Several council members in Tennessee have called for the resignation of a police chief after warrants were issued for two community activists and then later rescinded.
Metro Council member Freddie O’Connell last week urged Nashville Mayor John Cooper to request the resignation of Metro Police Chief Steve Anderson, news outlets reported.
O’Connell tweeted, “We have reached the point of absurdity,” referencing warrants issued for Nashville activists Justin Jones and Jeneisha Harris on riot charges.
— Freddie #StayHome O'Connell (@freddieoconnell) June 4, 2020
Metro police announced the arrest warrants for Jones and Harris on Thursday, stating the pair were connected to Saturday’s vandalism of a police cruiser. Police said the activists walked on the car, damaging the vehicle.
Harris tweeted that she would turn herself in and said, “If something happens to me, I did not kill myself.” Jones also took to Twitter, stating the warrants were “false” and “politically motivated.”
Turning myself in now…
If something happens to me, I did not kill myself.
— Jeneisha Harris (@JeneishaCHarris) June 4, 2020
Three hours after the announcement, Metro police recalled the warrants after reviewing “additional information” received by the department and District Attorney General Glenn Funk.
The Tennessee Star asked Nashville Police spokesman Don Aaron if Cooper intervened in the matter.
“Absolutely not,” Aaron said.
Council member Dave Rosenberg and at-large council member Bob Mendes have also called for Anderson’s resignation.

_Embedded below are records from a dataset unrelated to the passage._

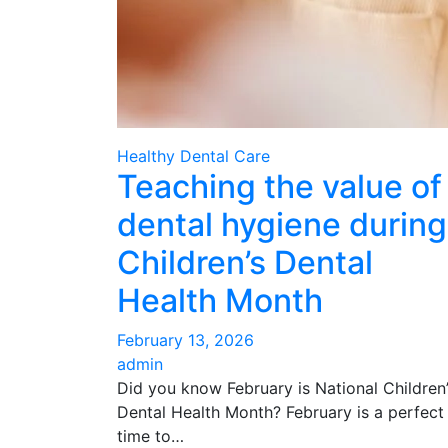
Healthy Dental Care
Teaching the value of
dental hygiene during
Children’s Dental
Health Month
February 13, 2026
admin
Did you know February is National Children
Dental Health Month? February is a perfect
time to…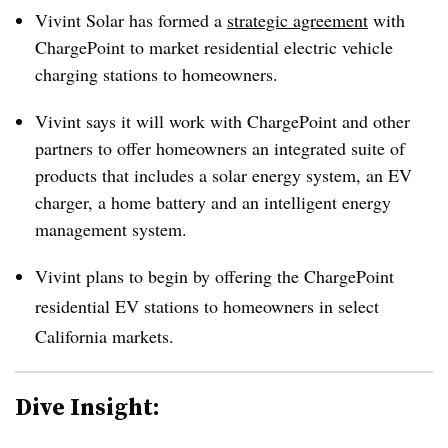
Vivint Solar has formed a
strategic agreement
with
ChargePoint to market residential electric vehicle
charging stations to homeowners.
Vivint says it will work with ChargePoint and other
partners to offer homeowners an integrated suite of
products that includes a solar energy system, an EV
charger, a home battery and an intelligent energy
management system.
Vivint plans to begin by offering the ChargePoint
residential EV stations to homeowners in select
California markets.
Dive Insight: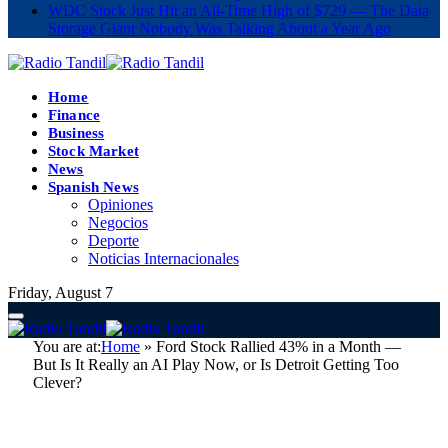
WDC Stock Just Hit an All-Time High of $729 — The Data
Storage Giant Nobody Was Talking About a Year Ago
Home
Finance
Business
Stock Market
News
Spanish News
Opiniones
Negocios
Deporte
Noticias Internacionales
Friday, August 7
You are at:
Home
»
Ford Stock Rallied 43% in a Month —
But Is It Really an AI Play Now, or Is Detroit Getting Too
Clever?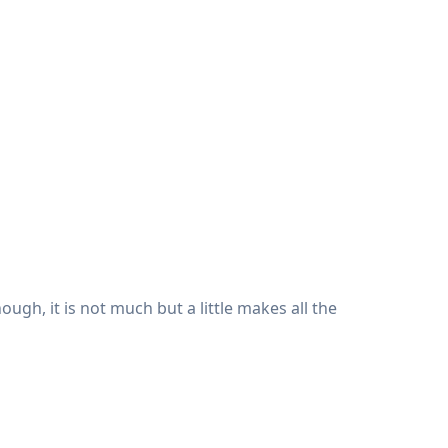
hough, it is not much but a little makes all the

O’Connell said he was aware of the rescinded warrants.
“I think they realized that perhaps they had errored,” O’Connell said.
It’s unclear whether Jones or Harris will still be charged with rioting crimes.
Jones, as The Star reported, has had prior run-ins with law enforcement, one of which was for an alleged assault of then-Speaker of the House Glen Casada. And another for allegedly disrupting a Marsha Blackburn rally in Nashville in 2018 that featured U.S. Sen. Lindsey Graham of South Carolina.
According to Jones’ account that day, Cooper would not agree to Jones’ demands.
Jones later told the crowd of thousands that “you don’t just vote out your oppressor. You overthrow them.”
As The Tennessee Star reported last year, Anderson had a lot of friction with members of the Community Oversight Board after he would not meet with them.
As The Star reported, Nashville voters approved a civilian oversight board over police in 2018.
City officials created the board.
As reported, Nashville Fraternal Order of Police members have long said they have serious constitutional concerns about the board. FOP members have even said the board is “set up for some means of retaliation and retribution for a problem that doesn’t exist.”